Home CryptocurrencyBitcoin Trade group accuses SEC of “secretive” overreach in Coinbase insider trading case

Trade group accuses SEC of “secretive” overreach in Coinbase insider trading case

by SuperiorInvest

The US Securities and Exchange Commission has once again been accused of overstepping its authority and unfairly labeling crypto assets as securities, this time in its insider trading case against former Coinbase employees.

In a Feb. 22 amicus brief, the U.S.-based Chamber of Digital Commerce he argued the case should be dismissed because it represented an extension of the SEC’s “regulation by enforcement” campaign and seeks to characterize secondary market transactions as securities transactions.

“This case represents a subtle but dramatic and unprecedented effort to expand the SEC’s jurisdiction and threatens the health of the U.S. digital asset market,” wrote Perianne Boring, founder and CEO of the Chamber of Digital Commerce.

The chamber emphasized that the “SEC’s interference in the digital asset market” has never been authorized by Congress, and other Supreme Court cases have held that regulators must first be empowered by Congress.

“By acting without the authorization of Congress [the SEC] continues to contribute to a chaotic regulatory environment and harms the very investors it is supposed to protect,” she wrote on Twitter.

The chamber also argued that when the SEC filed securities fraud complaints, it was essentially asking a court to certify that the secondary market traded the nine digital assets listed in insider trading case against former Coinbase employee they represent securities transactions that she said were “problematic.”

“We have serious concerns [the SEC’s] to attempt to label these tokens as securities in the context of enforcement actions against third parties that had nothing to do with the creation, distribution or marketing of these assets,” Perianne added.

In its opinion, the chamber cited the case of LBRY v. SEC, in which the judge ruled that a transaction in the secondary market would may not be designated as securities transaction.

The judge was persuaded by a document from commercial contract lawyer Lewis Cohen, which pointed out that no court had ever recognized that an underlying asset was a security since the landmark SEC v. WJ Howey Co. ruling. – a case that set a precedent. to determine if a security transaction exists.

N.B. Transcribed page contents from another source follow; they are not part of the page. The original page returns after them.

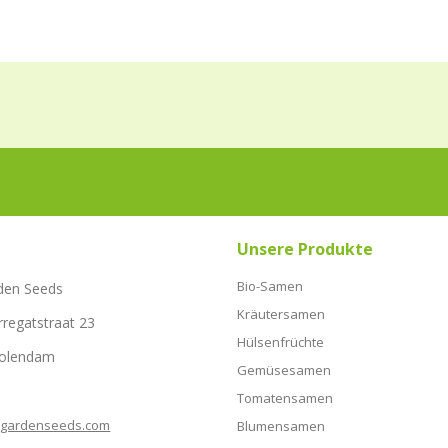
Unsere Produkte
Bio-Samen
den Seeds
Kräutersamen
rregatstraat 23
Hülsenfrüchte
Volendam
Gemüsesamen
Tomatensamen
hgardenseeds.com
Blumensamen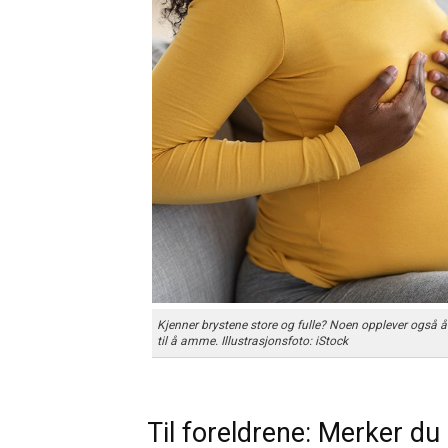
Kjenner brystene store og fulle? Noen opplever også å l
til å amme. Illustrasjonsfoto: iStock
Til foreldrene: Merker du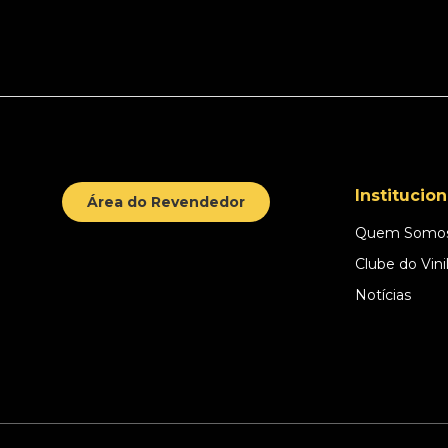
Institucion
Área do Revendedor
Quem Somo
Clube do Vini
Notícias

The latest amicus brief follows a similar filing from advocacy group Blockchain Association on February 13, which also argued that The SEC has overstepped its authority in that case, arguing that it was “the latest salvo in the SEC’s apparent ongoing strategy of regulation through enforcement in the digital asset space.”

Related: Gary Gensler’s SEC plays the game, but not the game you think

An amicus brief is filed by an amicus curiae, or “friend of the court,” which is an individual or organization that is not involved in the case but can assist the court by offering relevant information or insight.

In July, the SEC sued former Coinbase Global product manager Ishan Wahi, brother Nikhil Wahi and associate Sameer Ramani, alleging the trio used confidential information got Ishan to earn $1.5 million from trading 25 different cryptocurrencies.